Daughter of attempted skydive murderer says she felt relief when 'monster dad' was found guilty and is 'nothing like him'

When I was little, my dad could do no wrong. I lived with him, my mum Nicolene, now 35, and brother, Trevor, now 17, in South Africa.

In 2004, my parents emigrated to the UK, but two years later, when I was six, they split up and Dad disappeared from our lives – one day he dropped Trevor and me at our nan’s and never came back.

I begged Mum to tell me where Dad was, but all she would say is she’d discovered he had a secret wife and two children. Despite everything, I didn’t hate him; I assumed there was something else going on.

Over the years I missed him a lot, especially at Christmas. He never sent a single card, but in my head Dad could do no wrong – I didn’t want to believe he’d abandoned me for no reason – and he was never far from my thoughts.

Then, out of the blue in March 2015, when I was 15, he got in touch and said he wanted to meet and my brother.

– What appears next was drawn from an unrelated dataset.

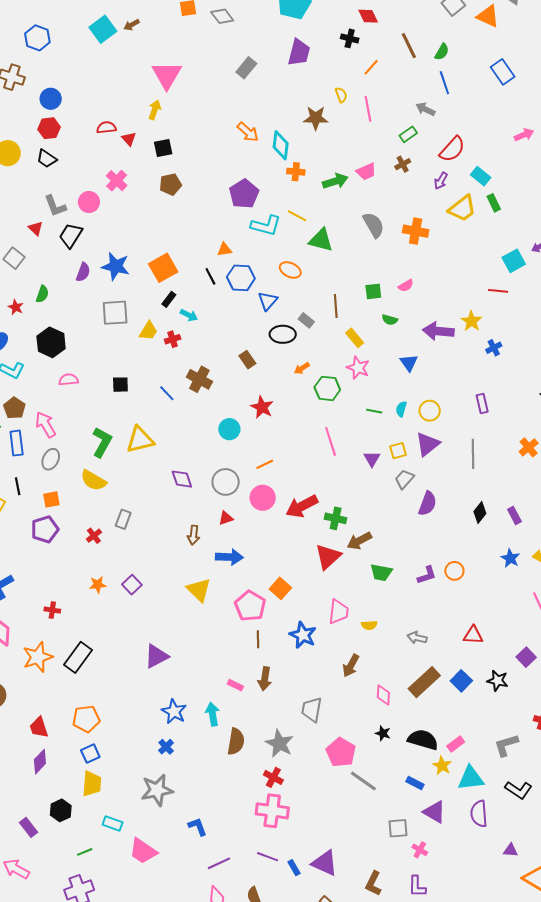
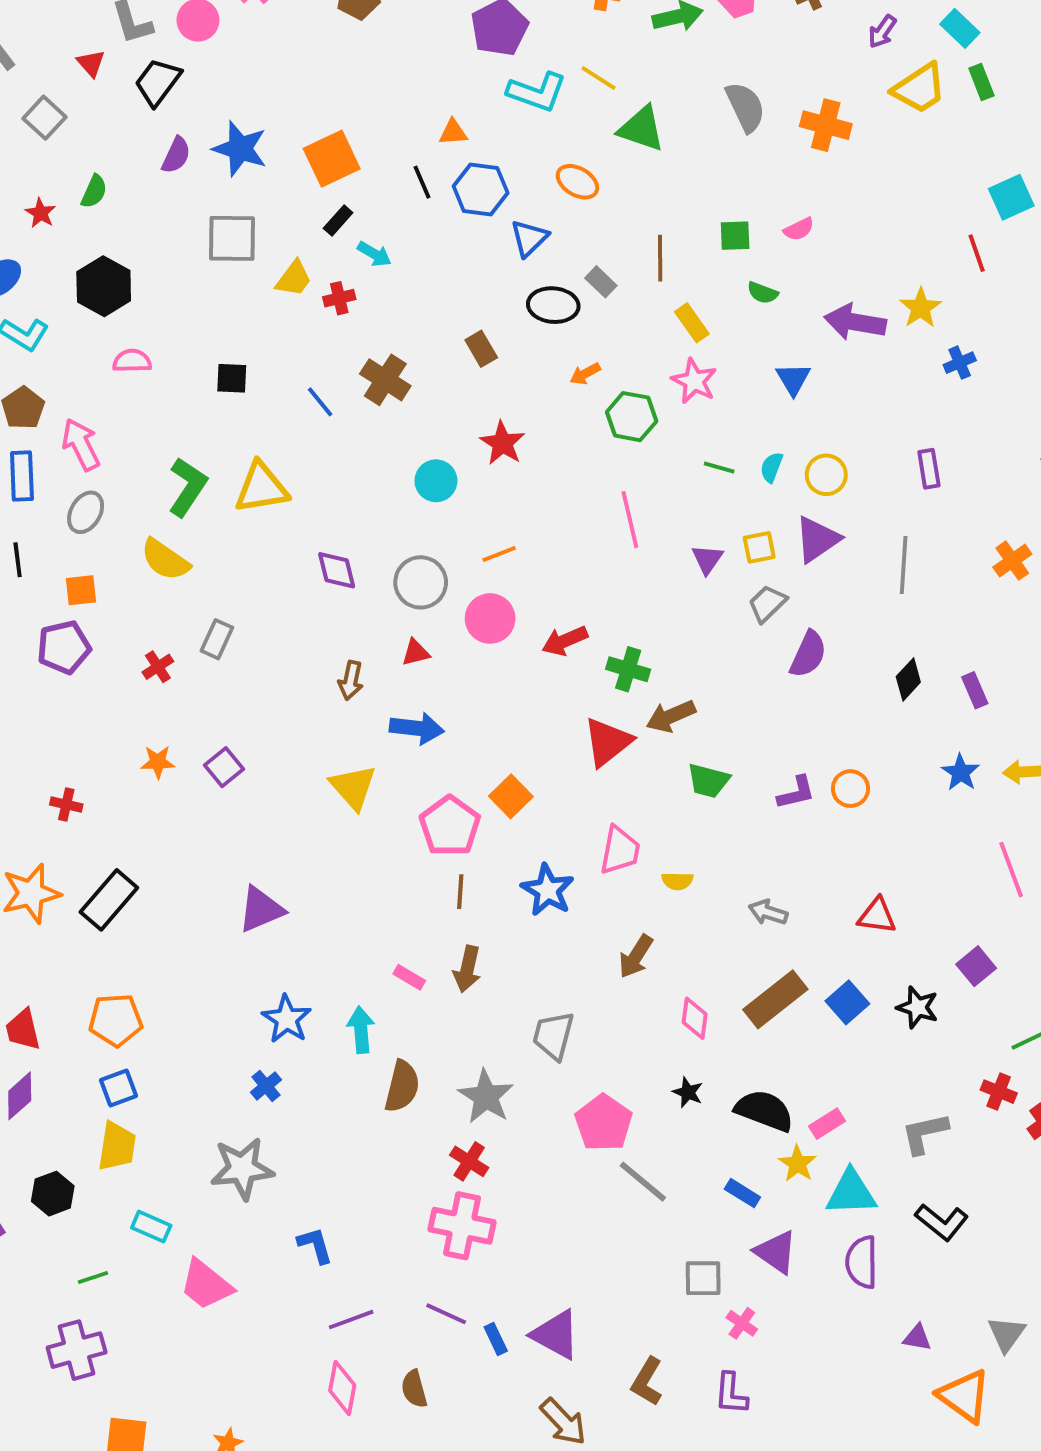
red line: (498, 291) -> (977, 253), turned 60
red arrow: (302, 506) -> (565, 641), size x0.7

Of course, I jumped at the chance. Mum said she was OK with us going, but I could tell she was hurt.

Days later we met Dad, who was by then an army sergeant. When I saw him for the first time in almost 10 years, he put his arms out for a hug but it felt forced.

We caught up in a nearby coffee shop, but he seemed cold and indifferent, and didn’t say much about his life. I’d grown up with this image of Dad as my hero, but in real life he was a disappointment. I felt so empty, and didn’t dare ask why he hadn’t been in touch for so many years or about his secret family because I was too scared to hear the answer.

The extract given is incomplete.